→ **WORK TO BE COMPLETED**
Read each of the lines below and tally those with "التنزيل"; the tally is the whole answer.

Stored items from a collection
------------------------------------------------

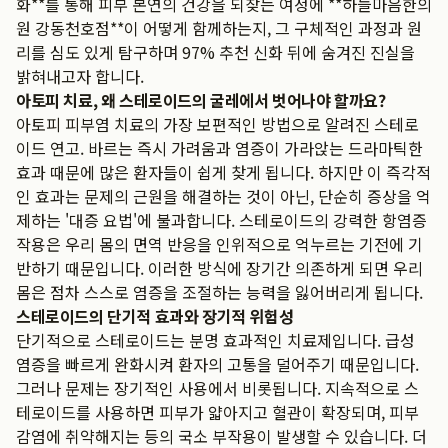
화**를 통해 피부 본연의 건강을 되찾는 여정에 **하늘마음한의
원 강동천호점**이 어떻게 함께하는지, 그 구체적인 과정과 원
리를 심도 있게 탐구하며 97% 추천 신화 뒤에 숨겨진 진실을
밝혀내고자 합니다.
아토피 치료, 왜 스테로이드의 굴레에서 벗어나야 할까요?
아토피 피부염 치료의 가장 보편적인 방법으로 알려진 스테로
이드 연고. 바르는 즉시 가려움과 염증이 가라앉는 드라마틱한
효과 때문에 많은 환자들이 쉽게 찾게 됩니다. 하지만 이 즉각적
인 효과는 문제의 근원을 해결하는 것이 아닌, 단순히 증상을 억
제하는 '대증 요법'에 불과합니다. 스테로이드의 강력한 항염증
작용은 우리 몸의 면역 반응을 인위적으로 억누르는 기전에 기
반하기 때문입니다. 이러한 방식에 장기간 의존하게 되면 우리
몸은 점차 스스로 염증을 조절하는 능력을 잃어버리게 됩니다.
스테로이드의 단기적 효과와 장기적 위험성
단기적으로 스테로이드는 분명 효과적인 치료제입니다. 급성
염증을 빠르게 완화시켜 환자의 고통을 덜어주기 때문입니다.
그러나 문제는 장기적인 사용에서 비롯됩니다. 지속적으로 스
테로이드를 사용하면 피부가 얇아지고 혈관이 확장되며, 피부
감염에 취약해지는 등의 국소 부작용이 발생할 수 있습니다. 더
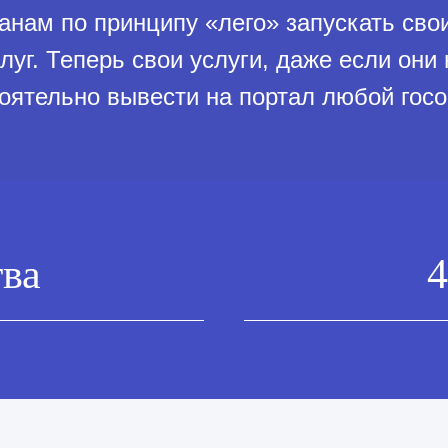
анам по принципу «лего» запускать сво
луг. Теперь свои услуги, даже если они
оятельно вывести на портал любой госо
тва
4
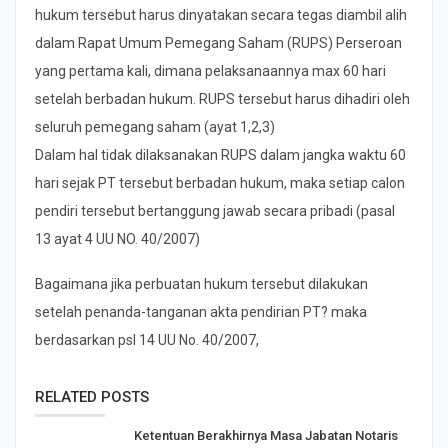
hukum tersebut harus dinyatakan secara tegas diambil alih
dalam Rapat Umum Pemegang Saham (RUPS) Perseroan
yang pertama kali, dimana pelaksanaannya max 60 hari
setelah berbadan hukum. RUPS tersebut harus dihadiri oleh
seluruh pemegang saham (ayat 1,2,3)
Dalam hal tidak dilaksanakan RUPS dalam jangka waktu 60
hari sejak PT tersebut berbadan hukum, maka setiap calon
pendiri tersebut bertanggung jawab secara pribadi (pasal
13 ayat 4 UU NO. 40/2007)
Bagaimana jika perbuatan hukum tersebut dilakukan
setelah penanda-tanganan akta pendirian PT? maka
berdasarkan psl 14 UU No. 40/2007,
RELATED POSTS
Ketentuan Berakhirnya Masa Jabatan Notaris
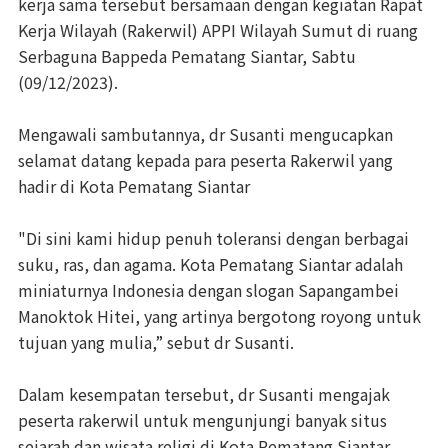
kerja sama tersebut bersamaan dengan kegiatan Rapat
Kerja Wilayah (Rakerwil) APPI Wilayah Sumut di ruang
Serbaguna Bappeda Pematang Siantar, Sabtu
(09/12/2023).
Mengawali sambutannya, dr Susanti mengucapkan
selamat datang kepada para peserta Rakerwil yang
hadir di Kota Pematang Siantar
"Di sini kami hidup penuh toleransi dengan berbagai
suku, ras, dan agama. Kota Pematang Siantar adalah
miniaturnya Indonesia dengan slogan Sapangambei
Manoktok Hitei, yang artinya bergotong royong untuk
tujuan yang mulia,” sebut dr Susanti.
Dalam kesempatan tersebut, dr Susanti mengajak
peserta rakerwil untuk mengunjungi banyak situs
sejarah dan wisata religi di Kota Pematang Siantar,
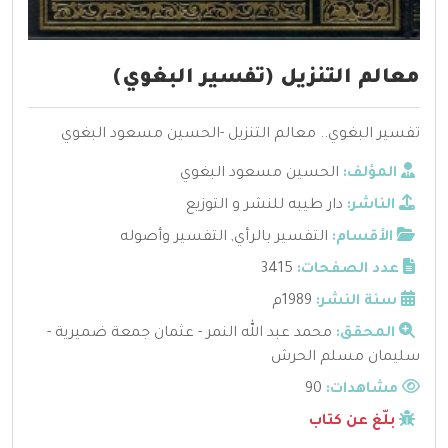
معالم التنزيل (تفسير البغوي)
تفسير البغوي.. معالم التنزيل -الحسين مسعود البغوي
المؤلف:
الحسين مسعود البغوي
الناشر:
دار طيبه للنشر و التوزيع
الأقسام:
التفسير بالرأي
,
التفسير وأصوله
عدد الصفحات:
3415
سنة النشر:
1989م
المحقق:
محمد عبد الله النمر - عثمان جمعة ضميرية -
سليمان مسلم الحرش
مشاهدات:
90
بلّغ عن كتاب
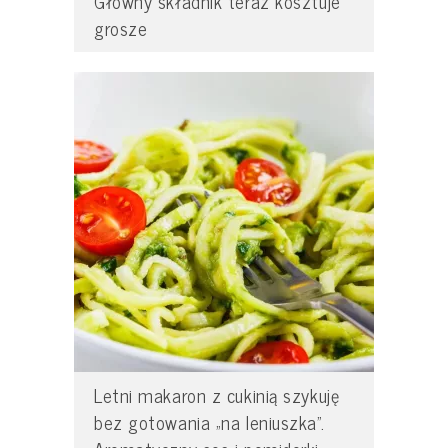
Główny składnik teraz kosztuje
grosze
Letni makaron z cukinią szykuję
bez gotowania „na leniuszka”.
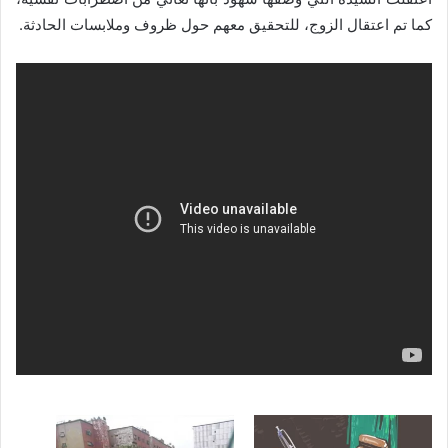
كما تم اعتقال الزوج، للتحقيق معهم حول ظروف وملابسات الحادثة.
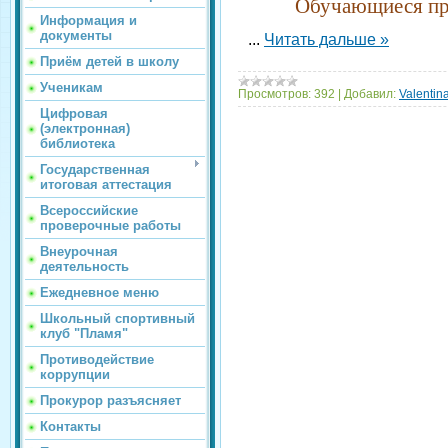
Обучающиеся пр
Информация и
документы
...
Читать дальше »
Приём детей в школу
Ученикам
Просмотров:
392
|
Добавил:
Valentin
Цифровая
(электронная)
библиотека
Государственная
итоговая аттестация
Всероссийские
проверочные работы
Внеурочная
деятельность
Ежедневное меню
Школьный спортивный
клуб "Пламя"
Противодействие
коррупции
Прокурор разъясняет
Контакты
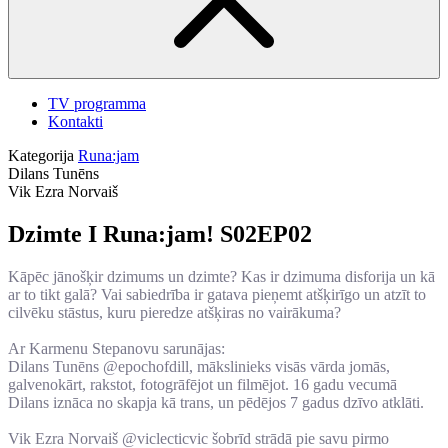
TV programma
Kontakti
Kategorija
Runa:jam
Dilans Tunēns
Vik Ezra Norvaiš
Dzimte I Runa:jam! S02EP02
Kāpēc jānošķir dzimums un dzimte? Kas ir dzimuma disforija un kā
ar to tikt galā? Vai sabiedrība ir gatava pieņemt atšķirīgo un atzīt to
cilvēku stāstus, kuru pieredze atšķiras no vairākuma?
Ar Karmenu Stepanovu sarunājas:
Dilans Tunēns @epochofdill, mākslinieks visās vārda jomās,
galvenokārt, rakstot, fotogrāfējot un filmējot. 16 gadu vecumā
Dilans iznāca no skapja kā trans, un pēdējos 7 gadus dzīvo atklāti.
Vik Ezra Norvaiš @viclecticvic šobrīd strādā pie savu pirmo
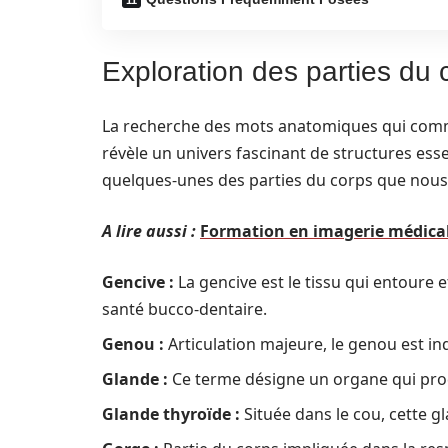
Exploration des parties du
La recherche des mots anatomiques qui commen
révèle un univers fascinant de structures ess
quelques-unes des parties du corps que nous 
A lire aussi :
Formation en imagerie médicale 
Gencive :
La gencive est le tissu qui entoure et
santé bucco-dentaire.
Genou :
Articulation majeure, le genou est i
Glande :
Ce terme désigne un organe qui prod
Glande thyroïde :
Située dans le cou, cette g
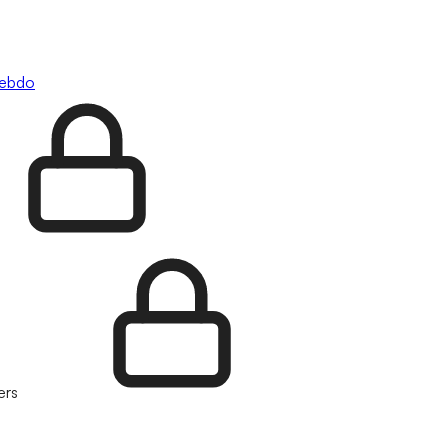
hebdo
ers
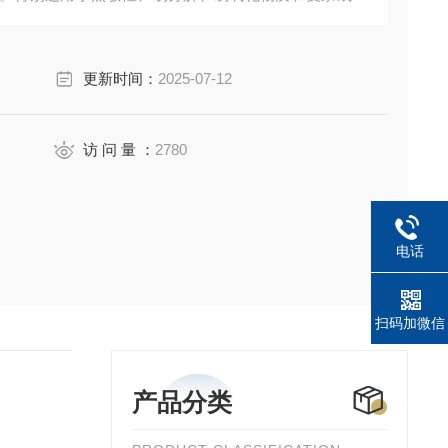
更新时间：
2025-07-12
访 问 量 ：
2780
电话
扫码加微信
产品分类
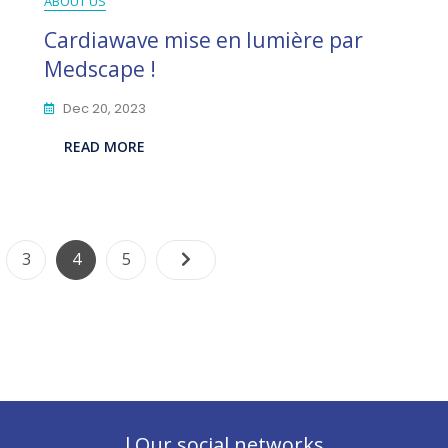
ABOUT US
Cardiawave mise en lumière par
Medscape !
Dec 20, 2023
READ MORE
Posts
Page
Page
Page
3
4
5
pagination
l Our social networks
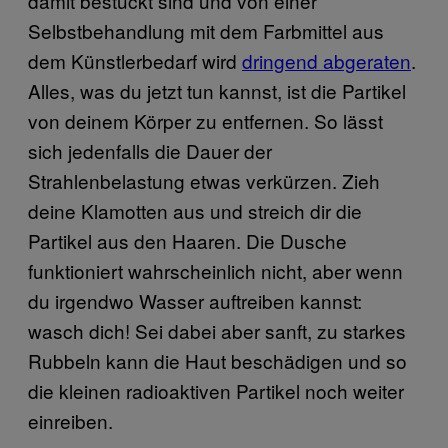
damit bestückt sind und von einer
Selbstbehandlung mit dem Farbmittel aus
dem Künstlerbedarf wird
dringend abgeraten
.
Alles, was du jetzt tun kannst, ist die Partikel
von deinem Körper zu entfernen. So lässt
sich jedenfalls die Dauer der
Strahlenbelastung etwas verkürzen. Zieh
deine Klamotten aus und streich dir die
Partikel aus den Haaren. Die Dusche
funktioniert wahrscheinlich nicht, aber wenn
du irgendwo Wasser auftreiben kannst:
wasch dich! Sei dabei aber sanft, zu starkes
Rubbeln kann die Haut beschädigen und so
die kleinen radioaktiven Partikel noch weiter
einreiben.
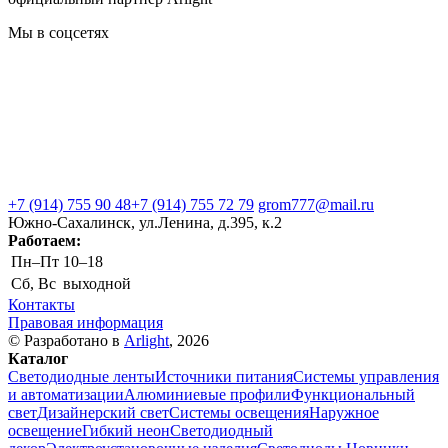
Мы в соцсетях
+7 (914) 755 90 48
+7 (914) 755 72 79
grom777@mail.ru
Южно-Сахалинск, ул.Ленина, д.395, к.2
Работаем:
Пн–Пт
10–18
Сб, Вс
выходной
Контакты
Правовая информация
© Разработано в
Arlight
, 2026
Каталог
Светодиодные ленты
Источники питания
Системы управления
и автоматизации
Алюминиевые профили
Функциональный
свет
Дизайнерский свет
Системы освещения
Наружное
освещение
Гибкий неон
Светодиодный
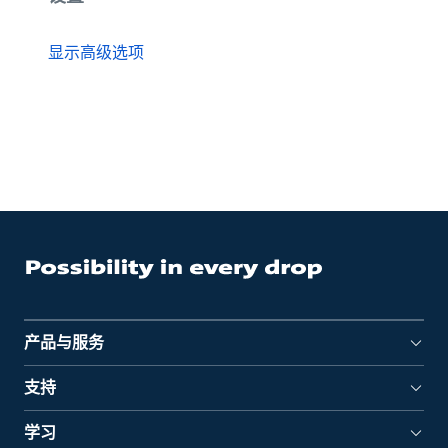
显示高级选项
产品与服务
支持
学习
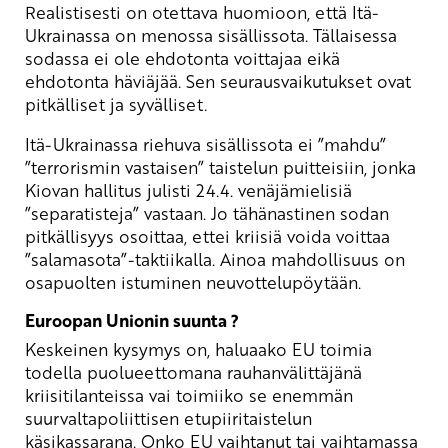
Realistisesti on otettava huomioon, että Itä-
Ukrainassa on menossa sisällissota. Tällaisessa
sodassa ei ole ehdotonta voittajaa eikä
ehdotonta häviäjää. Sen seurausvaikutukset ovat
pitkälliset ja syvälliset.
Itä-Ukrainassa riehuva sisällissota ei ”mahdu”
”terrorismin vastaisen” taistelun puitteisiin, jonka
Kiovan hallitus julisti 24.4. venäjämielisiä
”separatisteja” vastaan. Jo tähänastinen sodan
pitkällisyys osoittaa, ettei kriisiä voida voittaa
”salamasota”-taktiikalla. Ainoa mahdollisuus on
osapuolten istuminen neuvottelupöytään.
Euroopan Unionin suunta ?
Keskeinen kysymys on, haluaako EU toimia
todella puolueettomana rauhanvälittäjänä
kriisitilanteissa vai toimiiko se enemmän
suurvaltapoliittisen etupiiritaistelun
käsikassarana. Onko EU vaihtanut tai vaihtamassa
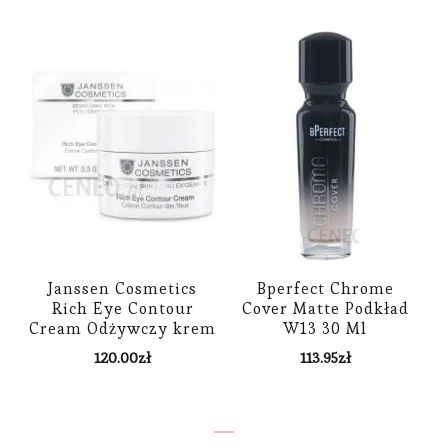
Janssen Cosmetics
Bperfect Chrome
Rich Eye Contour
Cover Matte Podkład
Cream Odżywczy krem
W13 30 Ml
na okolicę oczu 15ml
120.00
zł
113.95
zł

------------------------------------------------

→ **PROBLEM SOLUTION**
2